Belisario aseguró secretamente a los embajadores godos que ninguno de los ciudadanos de Rávena sería despojado ni esclavizado, y efectuó un juramento al efecto sobre un ejemplar de los Evangelios. Pero dijo:
—En cuanto al título de Emperador, dadme la venia para no asumirlo por proclama hasta que esté dentro de vuestra ciudad. El homenaje del rey Vitiges será la señal para que las trompetas toquen el saludo imperial.
Al día siguiente marchamos a lo largo del terraplén para entrar en la ciudad y tomamos posesión de ella. Mientras nuestros hombres atravesaban ordenadamente las calles, las mujeres godas, atisbando por las puertas, escupían a la cara de los esposos, diciendo:
—¡Tan pocos hombres, y tan enclenques! Sin embargo, siempre os dejasteis vencer por ellos.
—¡No, no eran ellos! —respondían los esposos—. Fue ese apuesto y alto general que los predecía montando el bayo de cara blanca. Él lo hizo todo. Será nuestro nuevo gobernante. Es el hombre más sabio, más noble y más osado que vivió jamás. Es Belisario.
Belisario aceptó la sumisión, no el homenaje, de Vitiges; y aunque los godos esperaban que en cualquier momento se proclamara Emperador, él no hizo ninguna declaración. Pero se contentaron con aguardar, porque había cumplido su palabra de no esclavizar ni despojar a la gente de Rávena, apoderándose sólo de los tesoros reales en nombre del Emperador, y porque traía unos pocos cargamentos de provisiones.

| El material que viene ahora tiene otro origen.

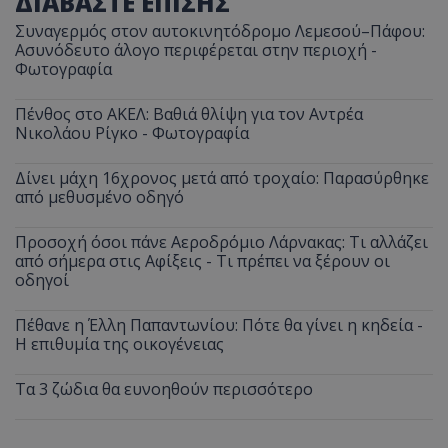
ΔΙΑΒΑΣΤΕ ΕΠΙΣΗΣ
Συναγερμός στον αυτοκινητόδρομο Λεμεσού–Πάφου:
Ασυνόδευτο άλογο περιφέρεται στην περιοχή -
Φωτογραφία
Πένθος στο ΑΚΕΛ: Βαθιά θλίψη για τον Αντρέα
Νικολάου Ρίγκο - Φωτογραφία
Δίνει μάχη 16χρονος μετά από τροχαίο: Παρασύρθηκε
από μεθυσμένο οδηγό
Προσοχή όσοι πάνε Αεροδρόμιο Λάρνακας: Τι αλλάζει
από σήμερα στις Αφίξεις - Τι πρέπει να ξέρουν οι
__cf_bm
Cloudflare Inc.
οδηγοί
.onesignal.com
Πέθανε η Έλλη Παπαντωνίου: Πότε θα γίνει η κηδεία -
Η επιθυμία της οικογένειας
Τα 3 ζώδια θα ευνοηθούν περισσότερο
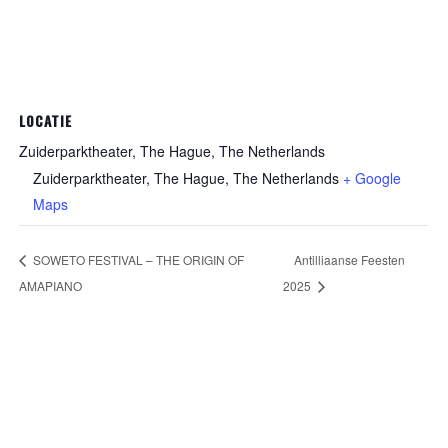
LOCATIE
Zuiderparktheater, The Hague, The Netherlands
Zuiderparktheater, The Hague, The Netherlands
+ Google
Maps
SOWETO FESTIVAL – THE ORIGIN OF
Antilliaanse Feesten
AMAPIANO
2025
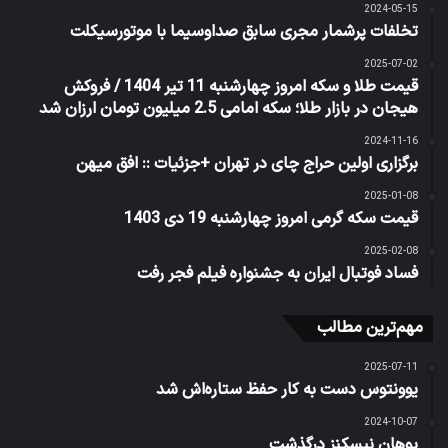
2024-05-15
تخلفات پرشمار مجری سابق صداوسیما با موتورسیکلت
2025-07-02
قیمت طلا و سکه امروز چهارشنبه 11 تیر 1404 / فروکش
هیجان در بازار طلا؛ سکه امامی 2.5 میلیون تومان ارزان شد
2024-11-16
برگزاری اولین حراج چای در تهران +جزئیات :: افق میهن
2025-01-08
قیمت سکه گرمی امروز چهارشنبه 19 دی 1403
2025-02-08
فساد فوتبال ایران به جشنواره فیلم فجر رفت
مهم‌ترین مطالب
2025-07-11
یوونتوس دست به کار حفظ ستاره‌اش شد
2024-10-07
یوهان نیسکنز درگذشت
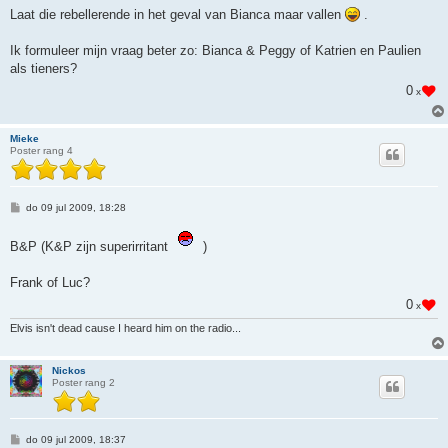
Laat die rebellerende in het geval van Bianca maar vallen
.
Ik formuleer mijn vraag beter zo: Bianca & Peggy of Katrien en Paulien
als tieners?
0
x
Mieke
Poster rang 4
B
do 09 jul 2009, 18:28
e
r
i
B&P (K&P zijn superirritant
)
c
h
t
Frank of Luc?
0
x
Elvis isn't dead cause I heard him on the radio...
Nickos
Poster rang 2
B
do 09 jul 2009, 18:37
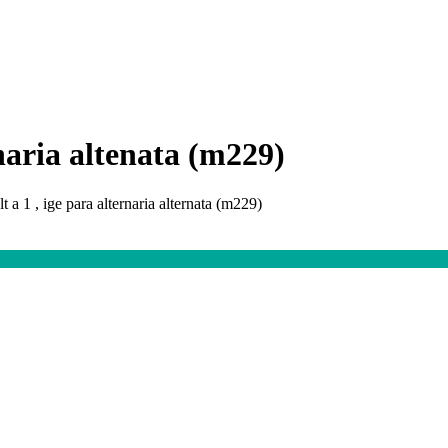
rnaria altenata (m229)
t a 1 , ige para alternaria alternata (m229)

Más aún: permitió a todos los godos que poseían tierras al sur del Po abandonar la ciudad y regresar para cultivarlas. Ésta fue una medida prudente, pues todas las ciudades fortificadas del sur estaban ahora guarnecidas por sus tropas.

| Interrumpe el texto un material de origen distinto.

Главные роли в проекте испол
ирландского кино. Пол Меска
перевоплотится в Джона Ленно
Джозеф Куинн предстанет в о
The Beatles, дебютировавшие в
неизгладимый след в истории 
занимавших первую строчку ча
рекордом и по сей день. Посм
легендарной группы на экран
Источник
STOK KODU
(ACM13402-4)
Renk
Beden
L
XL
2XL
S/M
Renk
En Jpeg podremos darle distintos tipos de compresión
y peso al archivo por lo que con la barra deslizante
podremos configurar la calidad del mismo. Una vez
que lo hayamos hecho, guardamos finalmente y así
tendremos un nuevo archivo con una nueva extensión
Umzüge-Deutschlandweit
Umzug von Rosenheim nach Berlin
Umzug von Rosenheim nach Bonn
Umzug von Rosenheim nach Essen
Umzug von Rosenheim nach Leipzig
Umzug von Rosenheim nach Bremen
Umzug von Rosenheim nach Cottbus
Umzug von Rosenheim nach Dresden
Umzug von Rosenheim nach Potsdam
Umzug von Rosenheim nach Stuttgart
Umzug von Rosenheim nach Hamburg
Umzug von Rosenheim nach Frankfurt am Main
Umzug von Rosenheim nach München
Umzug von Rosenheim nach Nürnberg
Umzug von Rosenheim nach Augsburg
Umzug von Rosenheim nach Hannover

Los primeros días, Belisario, por cierto, consintió que los godos pensaran que antes de mucho tiempo aceptaría la diadema. Mi ama Antonina, esperanzada, le preguntó:
—¿Entonces has tomado la sabia decisión?
—Si —repuso él—, la de continuar fiel a mi juramento como general. Habría sido erróneo dejar pasar la oportunidad de ocupar la capital enemiga sin pérdida de vidas.

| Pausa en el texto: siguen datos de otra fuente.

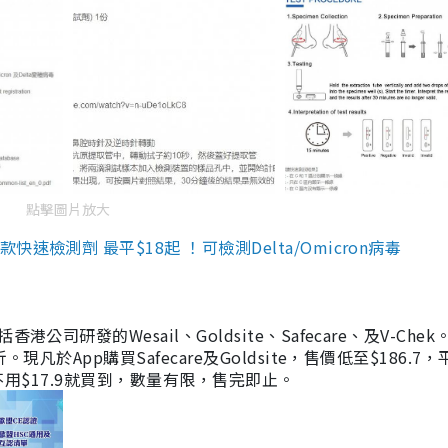
點擊圖片放大
檢測劑 最平$18起 ！可檢測Delta/Omicron病毒
研發的Wesail、Goldsite、Safecare、及V-Chek。
凡於App購買Safecare及Goldsite，售價低至$186.7
均不用$17.9就買到，數量有限，售完即止。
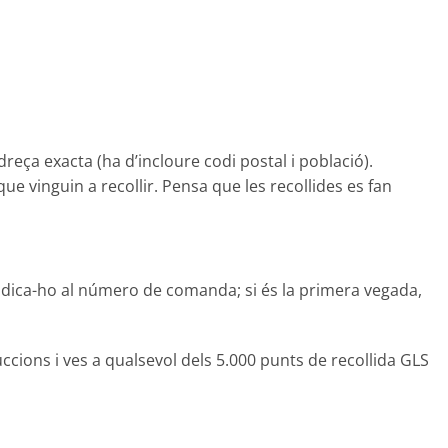
dreça exacta (ha d’incloure codi postal i població).
que vinguin a recollir. Pensa que les recollides es fan
ndica-ho al número de comanda; si és la primera vegada,
ccions i ves a qualsevol dels 5.000 punts de recollida GLS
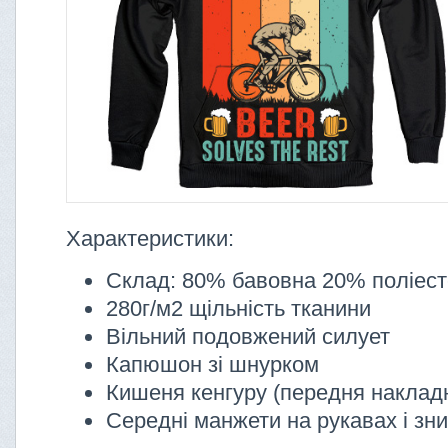
Характеристики:
Склад: 80% бавовна 20% поліес
280г/м2 щільність тканини
Вільний подовжений силует
Капюшон зі шнурком
Кишеня кенгуру (передня наклад
Середні манжети на рукавах і зни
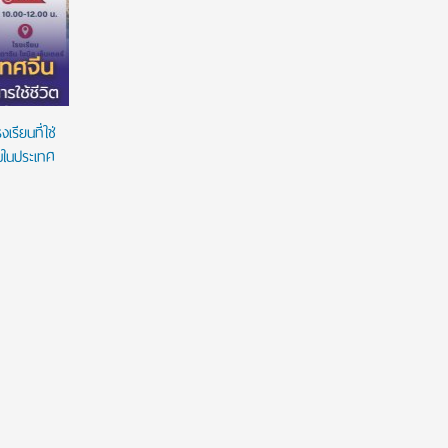
Design Award 2026’ ชูนวัตกรรมห้องน้ำตอบ
สร้างโอกา
โจทย์คนทุกวัย ภายใต้แนวคิด ‘Inspiring Everyday
Living’
รียนที่ใช่
ยมในประเทศ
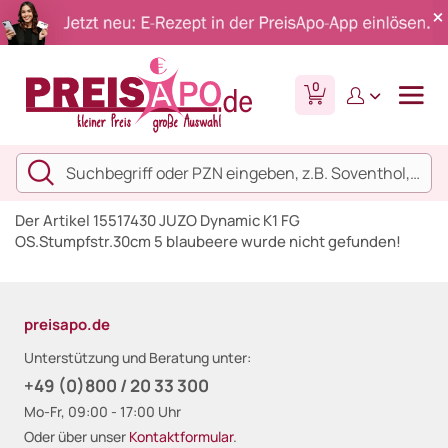
0
Der Artikel 15517430 JUZO Dynamic K1 FG
OS.Stumpfstr.30cm 5 blaubeere wurde nicht gefunden!
preisapo.de
Unterstützung und Beratung unter:
+49 (0)800 / 20 33 300
Mo-Fr, 09:00 - 17:00 Uhr
Oder über unser
Kontaktformular
.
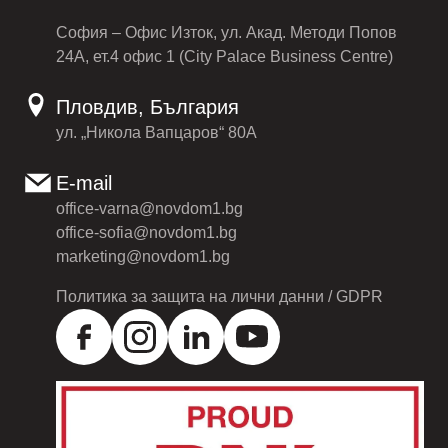
София – Офис Изток, ул. Акад. Методи Попов
24А, ет.4 офис 1 (City Palace Business Centre)
Пловдив, България
ул. „Никола Вапцаров“ 80А
E-mail
office-varna@novdom1.bg
office-sofia@novdom1.bg
marketing@novdom1.bg
Политика за защита на лични данни / GDPR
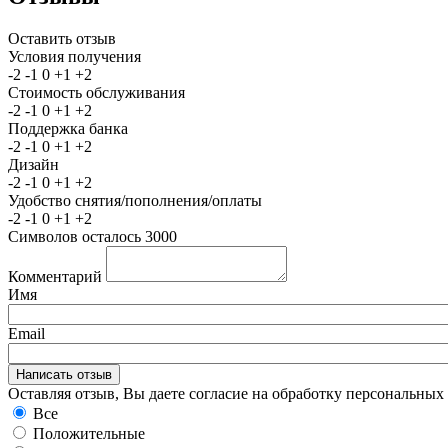
Оставить отзыв
Условия получения
-2
-1
0
+1
+2
Стоимость обслуживания
-2
-1
0
+1
+2
Поддержка банка
-2
-1
0
+1
+2
Дизайн
-2
-1
0
+1
+2
Удобство снятия/пополнения/оплаты
-2
-1
0
+1
+2
Символов осталось
3000
Комментарий
Имя
Email
Оставляя отзыв, Вы даете согласие на обработку персональны
Все
Положительные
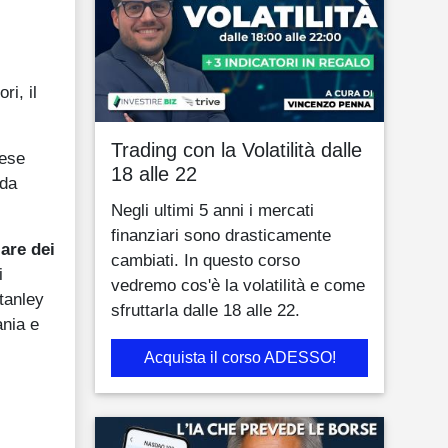
ri, il
Trading con la Volatilità dalle
nese
18 alle 22
 da
Negli ultimi 5 anni i mercati
finanziari sono drasticamente
are dei
cambiati. In questo corso
i
vedremo cos'è la volatilità e come
tanley
sfruttarla dalle 18 alle 22.
ania e
Acquista il corso ADESSO!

Mi ama Antonina estaba tan enfurecida con él por respetar un juramento hecho tanto tiempo atrás a un canalla, que apenas le dirigía la palabra. Teodosio también parecía furioso, quizá porque ella le había prometido la prefectura de Roma cuando Belisario fuera Emperador. Le dijo a Antonina, en privado:
—Para que Belisario mantenga la virginidad de su fe, Italia debe ser destruida.
—¿Por qué destruida? —preguntó ella.
—Belisario será llamado a Constantinopla —repuso Teodosio—, y la destrucción vendrá con los codiciosos recaudadores de impuestos, las leyes injustas, los generales estúpidos, los subalternos obtusos, el motín, la revuelta, la invasión. Verás.